If you’re looking to expand your living area, look up.  An attic conversion can give you a master bedroom, a private office, or TV room.  But before you determine if converting your attic is right for you, or even doable, there may be obstacles. _DSC0088

Building Codes

Because local codes vary, a building inspector can provide a list of codes and required inspections for your new attic conversion.  Inspectors will take into consideration ceiling codes, joist codes, if rafters can support drywall, lighting, electrical, plumbing, and HVAC system components.  They also examine egress codes.   Regular bedroom egress codes typically require at least two exits — a doorway and usually a window.

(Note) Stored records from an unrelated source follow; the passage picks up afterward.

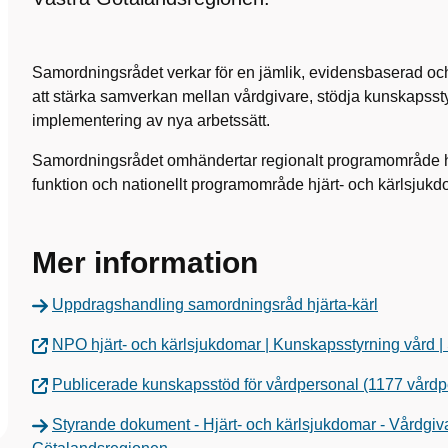
Samordningsrådet verkar för en jämlik, evidensbaserad oc
att stärka samverkan mellan vårdgivare, stödja kunskapsstyr
implementering av nya arbetssätt.
Samordningsrådet omhändertar regionalt programområde h
funktion och nationellt programområde hjärt- och kärlsjukd
Mer information
Uppdragshandling samordningsråd hjärta-kärl
NPO hjärt- och kärlsjukdomar | Kunskapsstyrning vård 
Publicerade kunskapsstöd för vårdpersonal (1177 vårdp
Styrande dokument - Hjärt- och kärlsjukdomar - Vårdgi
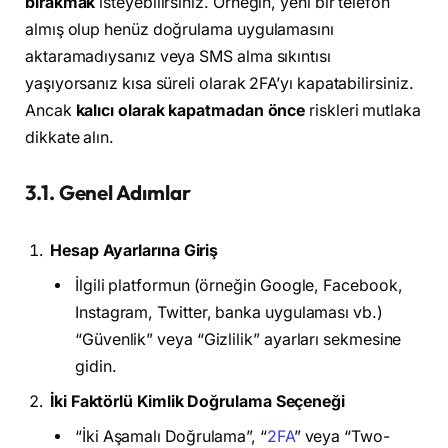
bırakmak
isteyebilirsiniz. Örneğin, yeni bir telefon
almış olup henüz doğrulama uygulamasını
aktaramadıysanız veya SMS alma sıkıntısı
yaşıyorsanız kısa süreli olarak 2FA’yı kapatabilirsiniz.
Ancak
kalıcı olarak kapatmadan önce
riskleri mutlaka
dikkate alın.
3.1. Genel Adımlar
Hesap Ayarlarına Giriş
İlgili platformun (örneğin Google, Facebook,
Instagram, Twitter, banka uygulaması vb.)
“Güvenlik” veya “Gizlilik” ayarları sekmesine
gidin.
İki Faktörlü Kimlik Doğrulama Seçeneği
“İki Aşamalı Doğrulama”, “
2FA
” veya “Two-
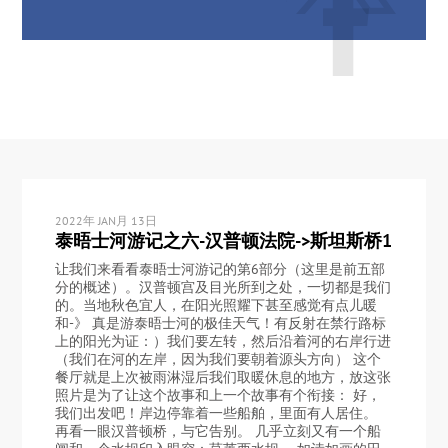
2022年 JAN月 13日
泰晤士河游记之六-汉普顿法院->斯坦斯桥1
让我们来看看泰晤士河游记的第6部分（这里是前五部
分的概述）。汉普顿宫及目光所到之处，一切都是我们
的。当地秋色宜人，在阳光照耀下甚至感觉有点儿暖
和-》 真是游泰晤士河的极佳天气！有反射在禁行路标
上的阳光为证：）我们要左转，然后沿着河的右岸行进
（我们在河的左岸，因为我们要朝着源头方向） 这个
餐厅就是上次被雨淋湿后我们取暖休息的地方，放这张
照片是为了让这个故事和上一个故事有个衔接： 好，
我们出发吧！岸边停靠着一些船舶，里面有人居住。
再看一眼汉普顿桥，与它告别。 几乎立刻又有一个船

An attic bedroom requires both a window and a staircase to the level beneath.

Support Systems

The structural framing under your roof will determine if you can add an attic room.  Rafters, internal beams extending from the peak of the roof to its eaves, provide a center open space that you can easily remodel.  Trusses, W-shaped framing that supports the roof, make it harder to achieve room you want.  You might have to cut through, shore up, and alter the very structures that are holding your roof up.  If you have trusses, you’ll be better off looking for other areas in your house to expand.

Extending Systems to Your Attic Conversion

Electrical: You will need to determine if your electric panel has room for additional breakers and can handle the increased load of an attic conversion.

Plumbing:   If you are planning a master suite with a bathroom, it’s a good idea to locate the new bathroom close to the main stack. This reduces the length of pipe you’ll run between sink-shower-toilet drains and the stack, which will cut costs.

HVAC:   Will your forced air blower move enough air to both heat and cool your attic conversion? If it doesn’t, electric baseboard heating and a window air conditioner may suffice. This is information that the electrician will need to know to determine the total electrical requirements.

Gaining Access

An attic conversion requires a standard staircase to meet code.  Adding a staircase will take up space in a room below the attic, so consider converting a closet. You may be able to regain that storage space by using space under the new staircase.


How does a space that reaches sweltering heat in the summer and freezing temperatures in the winter transform to your new living space? Insulation!!!  The cost of insulating will also need to be figured into your attic conversion.

If you can overcome these obstacles, attic conversions hold tremendous appeal for homeowners seeking more living space under their own roof.